Он попрощался с Рупертом – просьбу повторять не стал, кажется, и так все было понятно, – поцеловал руку Елене Федоровне, а потом они вместе с Петрухой вгрузили монументальную Агнешку Сташевску в Рупертовы сани. В голове работал счетчик: повитуха, сани, сколько ты должен Руперту теперь? Держать в голове и не пробовать заплатить ей самому, раз уж Елена Федоровна обещала. У тебя сейчас столько и нет.
Получился кортеж, но иначе Агнешка ехать отказывалась: губернатор покупает ее услуги, он пусть и организовывает ей проезд и туда, и, главное, обратно! Так что двое саней, и еще человек Руперта с еще одним ружьем.
Агнешка охала по-польски и все пыталась расспросить Юшневского о том, что же там происходит с роженицей. Он пересказал ей слова Мари, но больше ничего не знал. Хотел поддержать разговор, но глаза сами закрывались. Чувствовал себя стариком – в девятнадцатом-то году мог ночь танцевать, да утро говорить с друзьями, да днем на службу, а потом еще всю ночь Мари целовать, а после спать два часа без сновидений – и на службу. А теперь стар стал, спать бы и сон досматривать.
…Муравьева и Пестеля ждали со дня на день. Волконский приготовил место в их части избы-каземата – самое теплое, потому что Мишель рассказывал, что Павел нездоров и слаб. Юшневский отдал старую шинель – будет матрасом, носить все равно уже невозможно. Просчитывал в голове: рубашками, если что, тоже поделится, обувь – ну не бос Павел зимой, а так – найдем что-то, запас обмоток у Давыдова есть… Денег вот впритык на все, но и денег можно будет найти. Уверен, что Павел будет без всего – приезжали из крепостей почти без вещей… Может, так и лучше – увидит, что готовы здесь последним с ним поделиться, лишь бы согласился быть с ними. Потому что Мишель Бестужев, не ставший ни с кем говорить о прошлом и обвинять кого-то, перебрался от вроде бы своих славян к незнакомым ему раньше северянам. Интересно, как Серж Муравьев сделает? Когда-то он злил Юшневского до искр из глаз, и расстались – безобразной ссорой. Но зато и на следствии с ним не было счетов, про него и не расспрашивали почти, так что если он Павлу в дороге помогает, вот уж с кем будет просто.

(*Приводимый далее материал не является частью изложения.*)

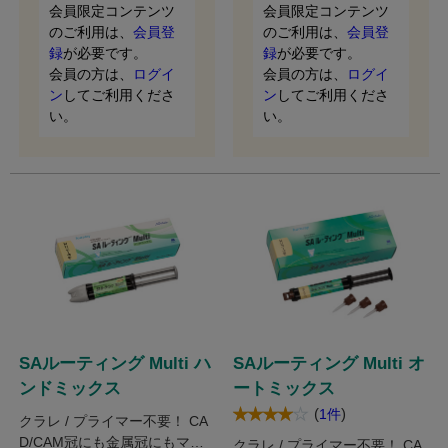
会員限定コンテンツ
会員限定コンテンツ
のご利用は、
会員登
のご利用は、
会員登
録
が必要です。
録
が必要です。
会員の方は、
ログイ
会員の方は、
ログイ
ン
してご利用くださ
ン
してご利用くださ
い。
い。
SAルーティング Multi ハ
SAルーティング Multi オ
ンドミックス
ートミックス
(
)
1件
クラレ / プライマー不要！ CA
D/CAM冠にも金属冠にもマル
クラレ / プライマー不要！ CA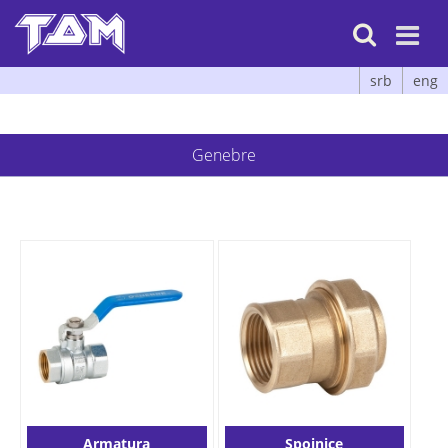

srb
eng
Genebre
Armatura
Spojnice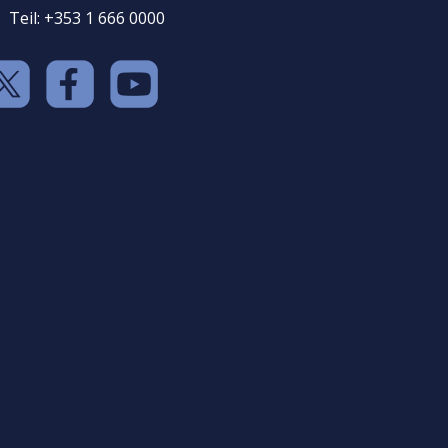
Teil: +353 1 666 0000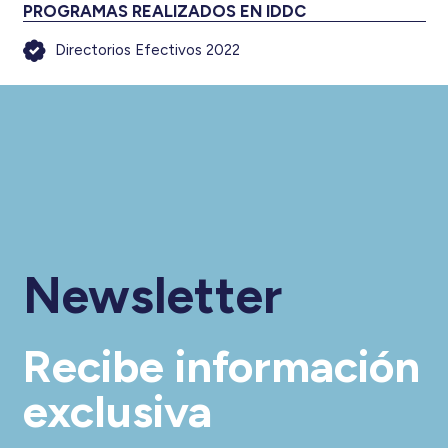
PROGRAMAS REALIZADOS EN IDDC
Directorios Efectivos 2022
Newsletter
Recibe información
exclusiva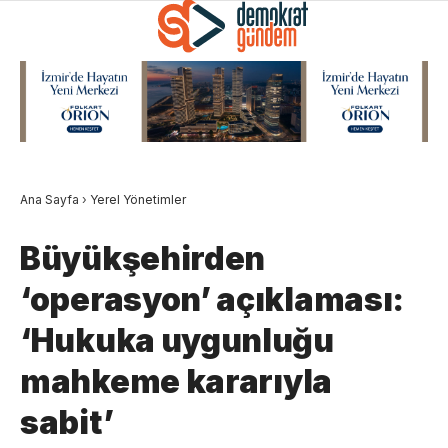
Ana Sayfa
›
Yerel Yönetimler
Büyükşehirden
‘operasyon’ açıklaması:
‘Hukuka uygunluğu
mahkeme kararıyla
sabit’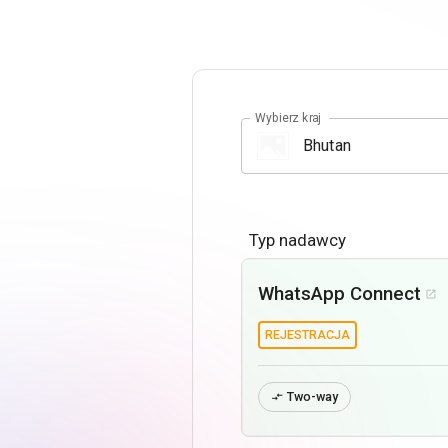
Wybierz kraj
Typ nadawcy
WhatsApp Connect

REJESTRACJA
Two-way
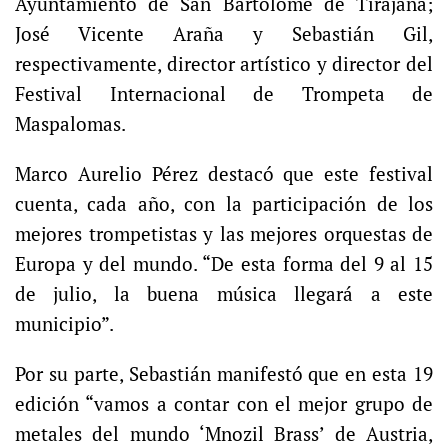
Ayuntamiento de San Bartolomé de Tirajana;
José Vicente Araña y Sebastián Gil,
respectivamente, director artístico y director del
Festival Internacional de Trompeta de
Maspalomas.
Marco Aurelio Pérez destacó que este festival
cuenta, cada año, con la participación de los
mejores trompetistas y las mejores orquestas de
Europa y del mundo. “De esta forma del 9 al 15
de julio, la buena música llegará a este
municipio”.
Por su parte, Sebastián manifestó que en esta 19
edición “vamos a contar con el mejor grupo de
metales del mundo ‘Mnozil Brass’ de Austria,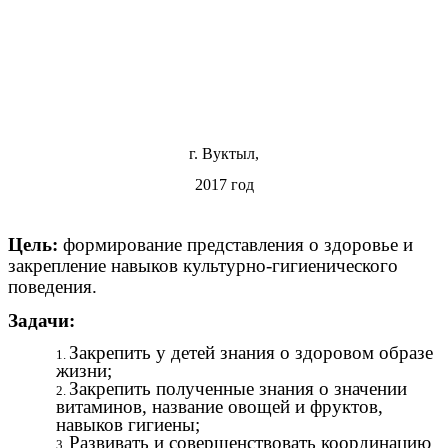
г. Вуктыл,
2017 год
Цель:
формирование представления о здоровье и
закрепление навыков культурно-гигиенического
поведения.
Задачи:
Закрепить у детей знания о здоровом образе
жизни;
Закрепить полученные знания о значении
витаминов, название овощей и фруктов,
навыков гигиены;
Развивать и совершенствовать координацию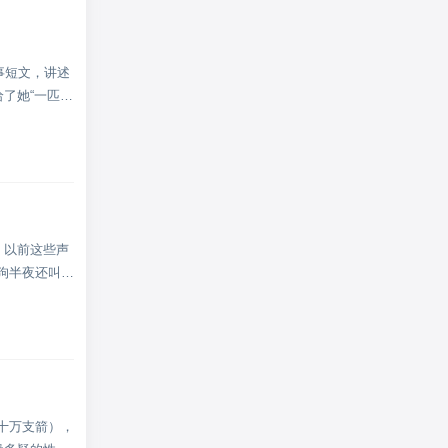
事短文，讲述
了她“一匹出
。以前这些声
狗半夜还叫几
十万支箭），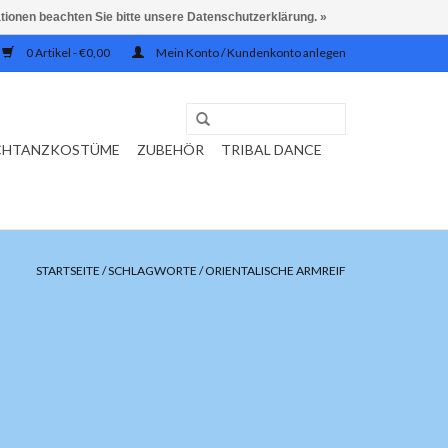
ationen beachten Sie bitte unsere Datenschutzerklärung. »
0 Artikel - €0,00
Mein Konto / Kundenkonto anlegen
CHTANZKOSTÜME
ZUBEHÖR
TRIBAL DANCE
STARTSEITE
/
SCHLAGWORTE
/
ORIENTALISCHE ARMREIF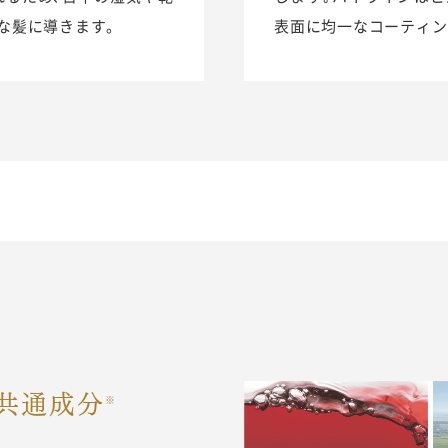
な髪に導きます。
表面に均一なコーティン
共通成分
※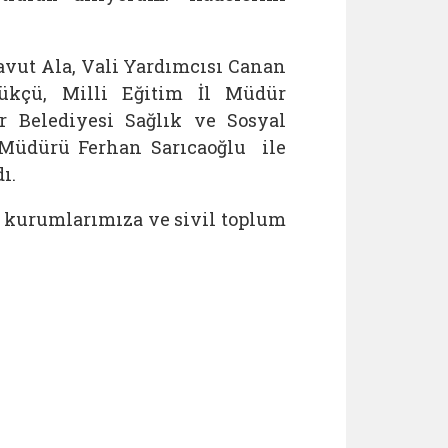
vut Ala, Vali Yardımcısı Canan
kçü, Milli Eğitim İl Müdür
r Belediyesi Sağlık ve Sosyal
 Müdürü Ferhan Sarıcaoğlu ile
ı.
 kurumlarımıza ve sivil toplum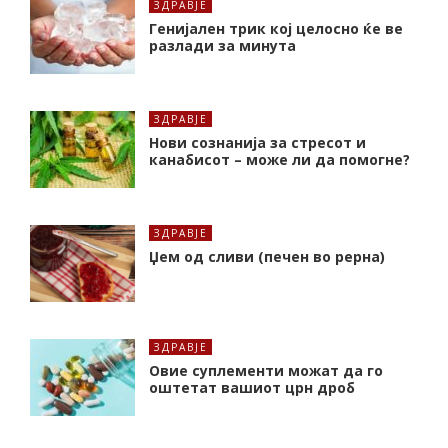
ЗДРАВЈЕ
Генијален трик кој целосно ќе ве
разлади за минута
ЗДРАВЈЕ
Нови сознанија за стресот и
канабисот – може ли да помогне?
ЗДРАВЈЕ
Џем од сливи (печен во рерна)
ЗДРАВЈЕ
Oвие суплементи можат да го
оштетат вашиот црн дроб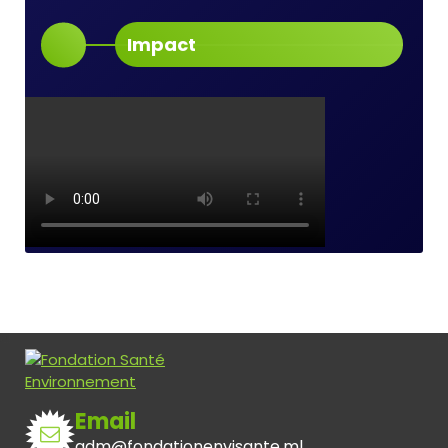
Impact
Email
adm@fondationenvisante.ml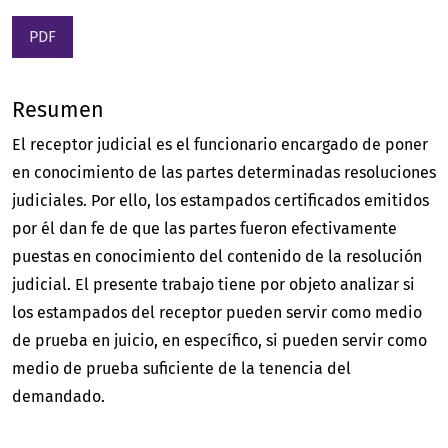
PDF
Resumen
El receptor judicial es el funcionario encargado de poner
en conocimiento de las partes determinadas resoluciones
judiciales. Por ello, los estampados certificados emitidos
por él dan fe de que las partes fueron efectivamente
puestas en conocimiento del contenido de la resolución
judicial. El presente trabajo tiene por objeto analizar si
los estampados del receptor pueden servir como medio
de prueba en juicio, en específico, si pueden servir como
medio de prueba suficiente de la tenencia del
demandado.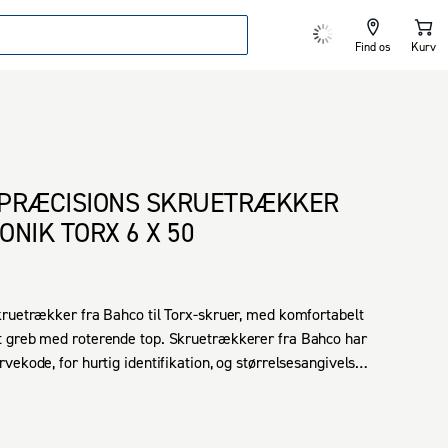
Find os
Kurv
PRÆCISIONS SKRUETRÆKKER
ONIK TORX 6 X 50
ruetrækker fra Bahco til Torx-skruer, med komfortabelt 
 greb med roterende top. Skruetrækkerer fra Bahco har 
vekode, for hurtig identifikation, og størrelsesangivelsen 
et i klingen. Klinge af højtlegeret stål som er forkromet 
. Kærven er sortoxideret og maskinarbejdet som sikrer 
on.  
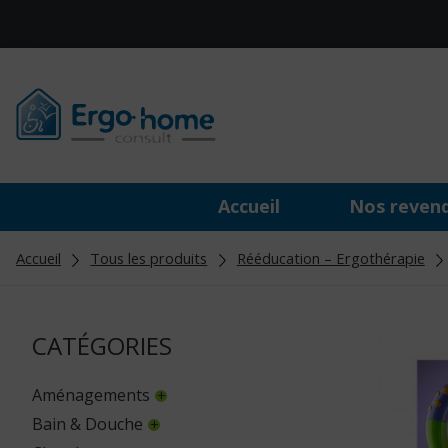
Accueil
Nos reven
Accueil
Tous les produits
Rééducation – Ergothérapie
CATÉGORIES
Aménagements
Bain & Douche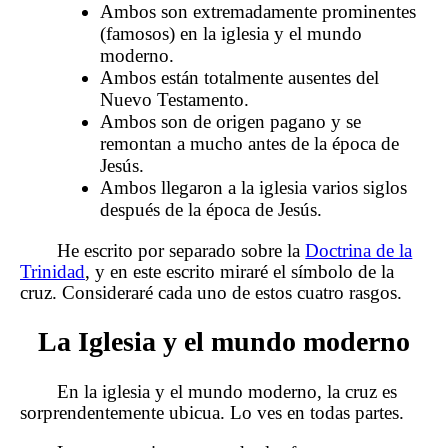
Ambos son extremadamente prominentes
(famosos) en la iglesia y el mundo
moderno.
Ambos están totalmente ausentes del
Nuevo Testamento.
Ambos son de origen pagano y se
remontan a mucho antes de la época de
Jesús.
Ambos llegaron a la iglesia varios siglos
después de la época de Jesús.
He escrito por separado sobre la
Doctrina de la
Trinidad
, y en este escrito miraré el símbolo de la
cruz. Consideraré cada uno de estos cuatro rasgos.
La Iglesia y el mundo moderno
En la iglesia y el mundo moderno, la cruz es
sorprendentemente ubicua. Lo ves en todas partes.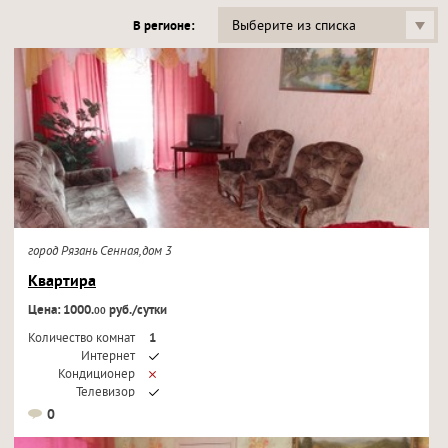
Выберите из списка
В регионе:
город Рязань Сенная,дом 3
Квартира
Цена: 1000.
руб./сутки
00
Количество комнат
1
Интернет
Кондиционер
Телевизор
0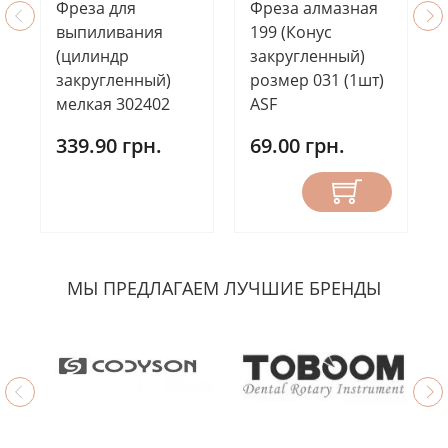
Фреза для
Фреза алмазная
выпиливания
199 (Конус
(цилиндр
закругленный)
закругленный)
розмер 031 (1шт)
мелкая 302402
ASF
339.90 грн.
69.00 грн.
МЫ ПРЕДЛАГАЕМ ЛУЧШИЕ БРЕНДЫ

В последний вечер собрались все вместе: он, Волконский, Давыдов, Барятинский, Ивашев, Лорер… Волконский гордо продемонстрировал бутылку вина:
– На Пасху берег, но пусть… встретим вот их.
…Было, как обычно, и душно, и холодно разом. На дровах старались экономить, считая, что столько народу в одной избе – сами себя обогреют. Нет, воздух заканчивали разом, к утру просыпались – как под водой, к тому же вонючей, звон кандалов звучал болотными бульками. А тепло было только от своих, и свет – не от свечей, а от своих.
А потом Васенька Ивашев вдруг озвучил его страх:
– Но господа, почему мы уверены, что он захочет сюда, к нам?
Сашка Барятинский начал что-то отвечать, но замолк, когда Ивашев продолжил:
– После того, что он нам всем сделал?
…Вот что бывает, когда помнишь, как играл с человеком в четыре руки, и любишь его за летящую музыку, а вот что он в себе носит – не пробуешь расспросить, потому что говорить о прошлом больно. Ивашев от холода и духоты отекал, пальцы у него трескались и болели. Однажды, разглядывая руки с опухшими красными суставами, признался: «Боюсь… вдруг больше никогда не смогу играть?». Юшневский боялся того же. Обнял его тогда, как младшего брата, бывало, обнимал за плечи, и уверенно сказал: «Нет! Мы музыканты, мы не можем просто забыть или не смочь. Инструменты придут – нужно будет пальцы разрабатывать, да… И репетировать тут негде. Но пока, знаете, игра такая есть – бильбоке? Надо попросить Бестужева из чего-нибудь – вырезать, выточить? Это для того, чтобы точность движений не утратить и чувство ритма и равновесия…» – только что придумал, но надо же было придать младшему уверенности? Ивашев не играл на скрипке или альте, ему было сложнее – не втащишь же клавикорды в каземат и не будешь на них вспоминать при всех простые гаммы. Впрочем, Свистунов заказал бабушке виолончель – это, кажется, было еще более невозможно: настоящая виолончель, здесь, за морем… Но если будет виолончель, да его альт, да Вадковский и Крюков со скрипками…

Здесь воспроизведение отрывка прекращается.